Пьеса, следовательно, прошла с шумным успехом, и неприятие ее иными критиками — А. Левинсоном в том числе — было неприятием политическим. Это сразу понял Маяковский, — он 21 ноября 1918 года напечатал в {232} «Петроградской правде» открытое письмо Луначарскому, негодуя против «грязной клеветы и оскорбления революционного чувства»[dxcix]. Это поняли и художники — в их числе А. Т. Матвеев, С. В. Чехонин, Д. П. Штеренберг, приславшие в редакцию «Жизни искусства» групповое «Заявление по поводу “Мистерии-буфф”». Художники писали, между прочим, что А. Левинсон необоснованно пытается говорить от имени народа и навязывать свои «мертвые чувства» народным массам[dc]. Луначарский отозвался на это заявление художников и на статью Левинсона заметкой «О полемике», в которой писал, в частности, что А. Левинсон «позволил себе совершенно недопустимое чтение в сердцах». И продолжал: «Если вспомнить, что выдающийся поэт, каким почти по всеобщему признанию является В. Маяковский, в первый раз имел возможность дать образчик своего творчества в удовлетворительной обстановке — то еще неприятнее выделяется столь далеко в сторону спорной этики заходящий выпад критика против “Мистерии”»[dci].

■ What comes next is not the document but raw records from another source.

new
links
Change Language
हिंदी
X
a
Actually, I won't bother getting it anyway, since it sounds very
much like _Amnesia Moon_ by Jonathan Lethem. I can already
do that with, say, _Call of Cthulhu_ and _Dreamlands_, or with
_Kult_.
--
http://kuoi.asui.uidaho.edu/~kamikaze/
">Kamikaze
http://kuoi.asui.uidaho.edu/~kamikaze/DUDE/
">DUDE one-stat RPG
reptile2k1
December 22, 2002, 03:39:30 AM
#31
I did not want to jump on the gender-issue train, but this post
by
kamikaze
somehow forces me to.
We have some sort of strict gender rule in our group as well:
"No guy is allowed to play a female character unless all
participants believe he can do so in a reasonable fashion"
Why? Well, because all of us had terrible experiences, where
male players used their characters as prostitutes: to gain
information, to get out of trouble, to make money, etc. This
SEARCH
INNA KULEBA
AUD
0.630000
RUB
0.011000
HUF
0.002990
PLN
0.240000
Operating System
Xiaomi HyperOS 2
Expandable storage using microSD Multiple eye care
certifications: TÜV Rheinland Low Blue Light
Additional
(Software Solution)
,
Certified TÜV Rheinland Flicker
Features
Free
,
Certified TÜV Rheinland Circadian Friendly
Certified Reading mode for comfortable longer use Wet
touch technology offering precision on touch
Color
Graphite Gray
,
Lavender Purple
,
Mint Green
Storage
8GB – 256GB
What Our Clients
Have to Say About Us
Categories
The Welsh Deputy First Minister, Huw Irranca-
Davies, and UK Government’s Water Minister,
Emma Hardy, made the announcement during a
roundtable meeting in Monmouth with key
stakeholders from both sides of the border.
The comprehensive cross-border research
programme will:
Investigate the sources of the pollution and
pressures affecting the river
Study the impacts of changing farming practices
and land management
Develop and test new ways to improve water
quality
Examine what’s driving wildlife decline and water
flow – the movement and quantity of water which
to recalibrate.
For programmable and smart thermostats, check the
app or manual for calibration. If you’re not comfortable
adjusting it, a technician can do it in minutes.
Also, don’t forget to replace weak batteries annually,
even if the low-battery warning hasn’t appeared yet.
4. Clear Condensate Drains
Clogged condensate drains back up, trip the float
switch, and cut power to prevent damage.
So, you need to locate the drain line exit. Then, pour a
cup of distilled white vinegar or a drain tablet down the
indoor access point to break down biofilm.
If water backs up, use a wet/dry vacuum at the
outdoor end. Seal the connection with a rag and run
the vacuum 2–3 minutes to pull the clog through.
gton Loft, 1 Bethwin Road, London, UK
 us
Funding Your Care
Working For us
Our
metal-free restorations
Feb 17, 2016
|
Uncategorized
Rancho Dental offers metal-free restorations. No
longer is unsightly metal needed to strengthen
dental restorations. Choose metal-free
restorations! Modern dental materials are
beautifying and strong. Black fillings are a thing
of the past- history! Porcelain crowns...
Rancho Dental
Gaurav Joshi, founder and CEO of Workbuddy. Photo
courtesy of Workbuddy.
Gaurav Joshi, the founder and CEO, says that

Политические страсти разгорались, и очень скоро театральная полемика стала заходить еще дальше «в сторону спорной этики», никого этим особенно не удивляя. В полемике вокруг первых представлений «Мистерии-буфф» уже послышались суровые обличительные интонации, характерные для «Театрального Октября».

«Театральный Октябрь» со всеми его неизбежными крайностями возник в неповторимой обстановке упоения победой революции и драматической напряженности уже начавшейся гражданской войны. «То были годы, — писал Я. Тугендхольд, — когда перед нашим искусством, еще вчера келейным к комнатным, взвилась гордая и смелая мечта преобразить самый лик жизни, прыгнуть в будущее, в царство Коммуны». Этой мечтой пронизана вся «Мистерия-буфф», и недаром Мейерхольд дважды ее ставил. «То были годы, — продолжал Тугендхольд, — когда в упоении, в прибое молодой энергии казалось, что нет ничего легче, как сразу же сжечь за собою все корабли старой буржуазной культуры и тотчас же на обломках прошлого воздвигнуть здание новой культуры — пролетарской. То были годы, когда вопреки блокаде, нищете и голоду казалось, что искусство тотчас же сможет приступить к созданию новой среды, новой жизненной обстановки, к новому оформлению всего быта. То были годы, когда революционная переоценка всех ценностей не остановилась ни перед какими традициями»[dcii].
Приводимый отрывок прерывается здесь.